“The Royal Commission has recognised the serious health implications of bushfires, including the direct deaths and injuries, and the future consequences of exposure to smoke haze,” AMA President, Dr Omar Khorshid, said.
“More than 30 people died in last summer’s fires, and smoke exposure is estimated to have caused 417 excess deaths and thousands of hospital admissions. The mental health impacts are still being felt and cannot be underestimated.
“The Royal Commission has called for primary health care providers, including GPs, to be more involved in disaster planning, and for mental health services to be prioritised during and after natural disasters.
“The AMA has long called for greater integration of GPs into disaster planning and management processes, and has called for mental health supports to continue after disasters themselves.
“The Royal Commission also acknowledges that further global warming is inevitable and will contribute to more frequent and intense natural disasters.
“The AMA recognised that climate change is a health emergency, with clear scientific evidence indicating severe impacts for Australians now and in the future.
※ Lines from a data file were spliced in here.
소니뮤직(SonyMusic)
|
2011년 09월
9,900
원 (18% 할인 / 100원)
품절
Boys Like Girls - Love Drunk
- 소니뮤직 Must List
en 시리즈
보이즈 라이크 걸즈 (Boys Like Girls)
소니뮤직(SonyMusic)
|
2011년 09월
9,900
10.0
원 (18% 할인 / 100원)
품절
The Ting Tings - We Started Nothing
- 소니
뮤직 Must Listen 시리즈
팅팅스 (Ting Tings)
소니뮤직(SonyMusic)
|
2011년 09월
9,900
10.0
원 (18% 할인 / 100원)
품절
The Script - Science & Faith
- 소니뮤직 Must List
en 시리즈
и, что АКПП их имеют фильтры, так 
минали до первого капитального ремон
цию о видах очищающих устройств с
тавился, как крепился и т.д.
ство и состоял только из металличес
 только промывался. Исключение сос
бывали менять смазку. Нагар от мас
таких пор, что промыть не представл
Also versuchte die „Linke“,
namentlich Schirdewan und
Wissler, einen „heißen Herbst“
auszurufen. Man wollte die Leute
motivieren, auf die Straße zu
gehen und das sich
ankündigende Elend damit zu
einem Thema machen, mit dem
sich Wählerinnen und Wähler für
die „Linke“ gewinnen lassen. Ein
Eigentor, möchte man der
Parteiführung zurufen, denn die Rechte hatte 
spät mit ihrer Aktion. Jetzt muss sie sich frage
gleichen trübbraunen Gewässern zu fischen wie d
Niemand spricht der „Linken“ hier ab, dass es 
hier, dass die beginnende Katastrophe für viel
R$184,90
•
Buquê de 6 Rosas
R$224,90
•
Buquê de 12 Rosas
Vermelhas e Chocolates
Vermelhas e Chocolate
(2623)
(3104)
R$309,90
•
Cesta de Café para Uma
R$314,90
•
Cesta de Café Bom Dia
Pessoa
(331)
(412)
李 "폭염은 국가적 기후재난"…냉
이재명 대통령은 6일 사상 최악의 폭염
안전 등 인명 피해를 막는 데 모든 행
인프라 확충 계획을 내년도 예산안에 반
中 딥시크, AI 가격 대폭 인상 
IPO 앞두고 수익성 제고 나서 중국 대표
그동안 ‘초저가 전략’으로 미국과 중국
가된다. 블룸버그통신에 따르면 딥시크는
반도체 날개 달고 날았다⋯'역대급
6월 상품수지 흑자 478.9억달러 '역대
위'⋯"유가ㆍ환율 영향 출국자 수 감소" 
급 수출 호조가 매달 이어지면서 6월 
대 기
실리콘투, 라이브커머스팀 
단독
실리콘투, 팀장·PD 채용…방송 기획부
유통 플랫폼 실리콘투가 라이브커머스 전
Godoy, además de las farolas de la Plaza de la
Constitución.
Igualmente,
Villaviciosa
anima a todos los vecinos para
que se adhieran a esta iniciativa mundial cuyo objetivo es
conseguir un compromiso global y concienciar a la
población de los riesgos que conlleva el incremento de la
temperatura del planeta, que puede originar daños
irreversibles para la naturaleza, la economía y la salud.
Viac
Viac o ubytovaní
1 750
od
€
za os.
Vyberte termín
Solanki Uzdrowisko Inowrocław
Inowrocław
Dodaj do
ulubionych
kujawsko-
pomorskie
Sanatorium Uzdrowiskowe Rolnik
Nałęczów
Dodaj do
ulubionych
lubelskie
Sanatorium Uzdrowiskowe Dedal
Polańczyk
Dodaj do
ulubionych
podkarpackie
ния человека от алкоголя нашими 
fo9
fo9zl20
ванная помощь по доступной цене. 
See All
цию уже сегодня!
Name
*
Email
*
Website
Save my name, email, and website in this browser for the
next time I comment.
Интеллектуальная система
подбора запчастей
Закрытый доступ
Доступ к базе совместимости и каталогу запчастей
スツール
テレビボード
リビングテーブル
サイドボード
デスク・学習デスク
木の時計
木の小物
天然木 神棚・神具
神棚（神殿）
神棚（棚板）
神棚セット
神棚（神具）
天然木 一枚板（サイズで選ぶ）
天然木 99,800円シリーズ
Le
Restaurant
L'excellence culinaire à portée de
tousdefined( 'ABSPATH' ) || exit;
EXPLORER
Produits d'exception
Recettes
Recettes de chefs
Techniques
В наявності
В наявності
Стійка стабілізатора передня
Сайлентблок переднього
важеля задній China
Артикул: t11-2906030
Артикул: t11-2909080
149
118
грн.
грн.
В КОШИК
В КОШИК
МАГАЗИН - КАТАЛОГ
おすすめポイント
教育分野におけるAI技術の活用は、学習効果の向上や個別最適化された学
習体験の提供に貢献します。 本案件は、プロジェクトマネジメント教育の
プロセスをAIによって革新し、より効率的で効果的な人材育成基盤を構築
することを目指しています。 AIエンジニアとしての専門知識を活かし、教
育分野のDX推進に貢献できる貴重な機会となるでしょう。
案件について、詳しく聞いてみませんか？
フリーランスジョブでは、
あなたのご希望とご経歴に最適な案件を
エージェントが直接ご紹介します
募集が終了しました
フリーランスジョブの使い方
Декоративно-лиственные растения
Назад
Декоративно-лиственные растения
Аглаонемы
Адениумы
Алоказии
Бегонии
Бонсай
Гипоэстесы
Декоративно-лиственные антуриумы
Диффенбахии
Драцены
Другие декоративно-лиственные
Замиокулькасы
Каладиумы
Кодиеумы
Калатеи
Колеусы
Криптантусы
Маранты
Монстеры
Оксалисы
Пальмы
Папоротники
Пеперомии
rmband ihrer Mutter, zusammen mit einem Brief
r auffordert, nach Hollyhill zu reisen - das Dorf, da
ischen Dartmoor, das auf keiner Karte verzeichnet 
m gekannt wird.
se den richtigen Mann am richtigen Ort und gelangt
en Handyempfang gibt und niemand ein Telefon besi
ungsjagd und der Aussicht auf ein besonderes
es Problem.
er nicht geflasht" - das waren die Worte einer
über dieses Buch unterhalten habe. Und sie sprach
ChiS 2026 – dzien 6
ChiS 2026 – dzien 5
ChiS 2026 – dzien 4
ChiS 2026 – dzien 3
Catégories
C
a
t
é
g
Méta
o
Last summer’s unprecedented bushfires were a devastating demonstration of this.”
The AMA has made a number of other key recommendations to Government that were not directly addressed in the report, including:
- pursuing a more ambitious emissions reduction strategy to limit frequency and intensity of the fire season;
- committing to developing a national strategy for health and climate change; and
- establishing a national Centre for Disease Control to educate the public about large scale-disease threats, including air and water quality.
“The AMA will continue to advocate strongly for these outcomes,” Dr Khorshid said.